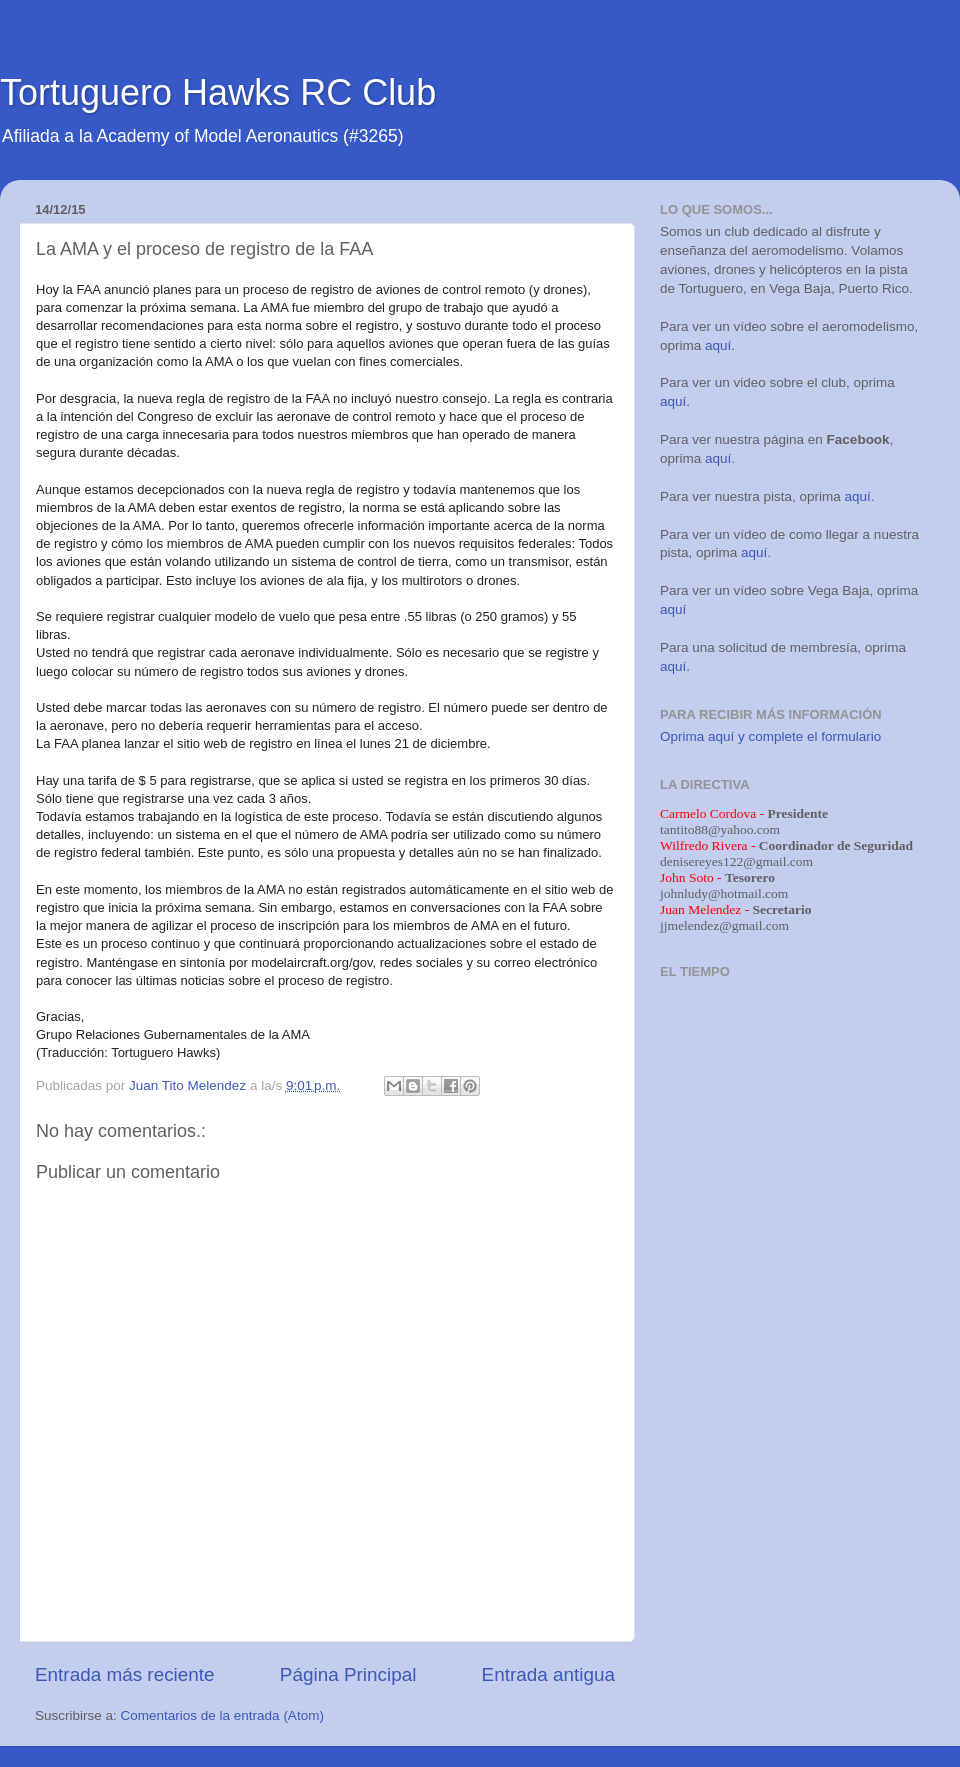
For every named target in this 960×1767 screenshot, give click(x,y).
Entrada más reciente (125, 1674)
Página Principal (348, 1674)
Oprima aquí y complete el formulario (770, 736)
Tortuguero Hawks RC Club (218, 92)
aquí (718, 345)
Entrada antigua (548, 1674)
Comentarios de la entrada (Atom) (222, 1715)
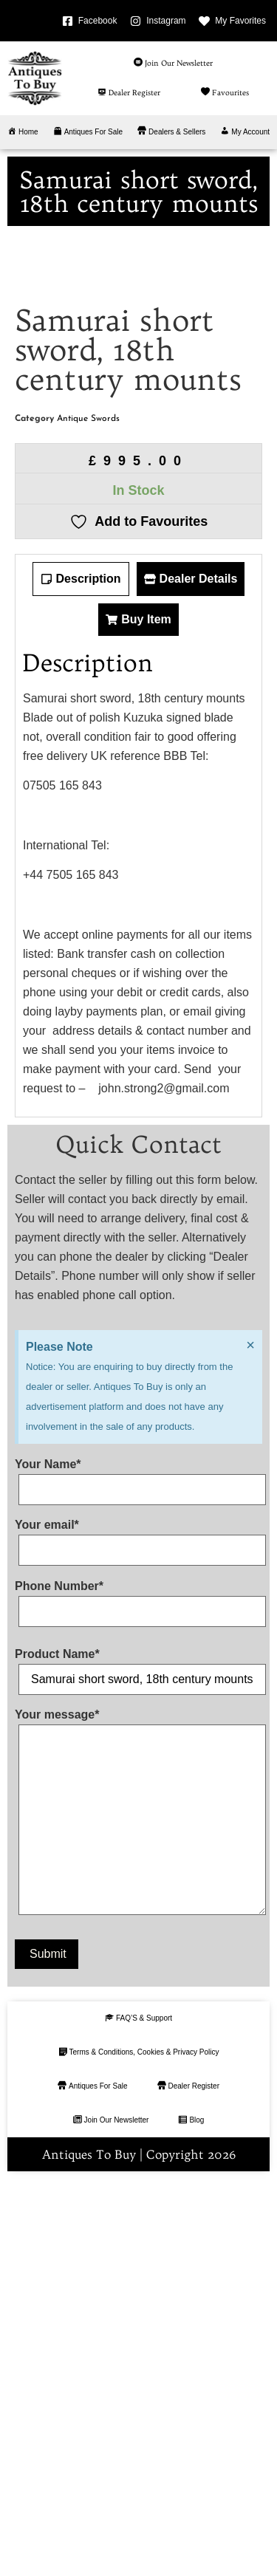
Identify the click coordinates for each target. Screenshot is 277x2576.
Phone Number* (138, 1995)
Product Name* (138, 2063)
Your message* (138, 2212)
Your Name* (138, 1873)
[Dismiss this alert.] (250, 1741)
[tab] (81, 976)
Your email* (138, 1934)
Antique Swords (88, 815)
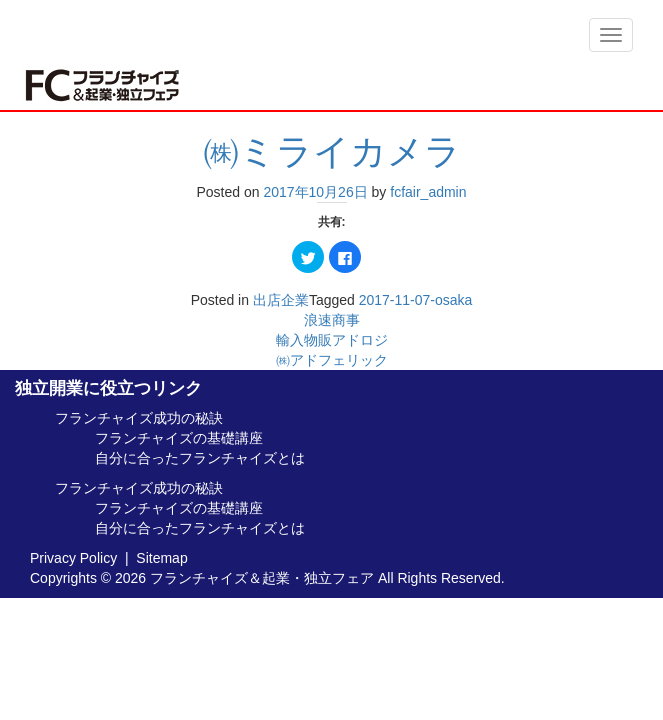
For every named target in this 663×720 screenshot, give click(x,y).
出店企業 (281, 300)
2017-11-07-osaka (416, 300)
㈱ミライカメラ (332, 151)
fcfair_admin (428, 192)
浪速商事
☆ ☆ ☆ ☆
_WORK TO BE COMPLETED_
Only the text of the listing above is copied, exactly as written; its pictures are dropped.

_SOLVED PROBLEM_
For every named target in this 960×1767 screenshot, give click(x,y).
Entrada más reciente (125, 1674)
Página Principal (348, 1674)
Oprima aquí y complete el formulario (770, 736)
Tortuguero Hawks RC Club (218, 92)
aquí (718, 345)
Entrada antigua (548, 1674)
Comentarios de la entrada (Atom) (222, 1715)
Identify the click coordinates for each target. Screenshot is 277x2576.
Phone Number* (138, 1995)
Product Name* (138, 2063)
Your message* (138, 2212)
Your Name* (138, 1873)
[Dismiss this alert.] (250, 1741)
[tab] (81, 976)
Your email* (138, 1934)
Antique Swords (88, 815)
For every named target in this 663×720 screenshot, give click(x,y).
出店企業 (281, 300)
2017-11-07-osaka (416, 300)
㈱ミライカメラ (332, 151)
fcfair_admin (428, 192)
浪速商事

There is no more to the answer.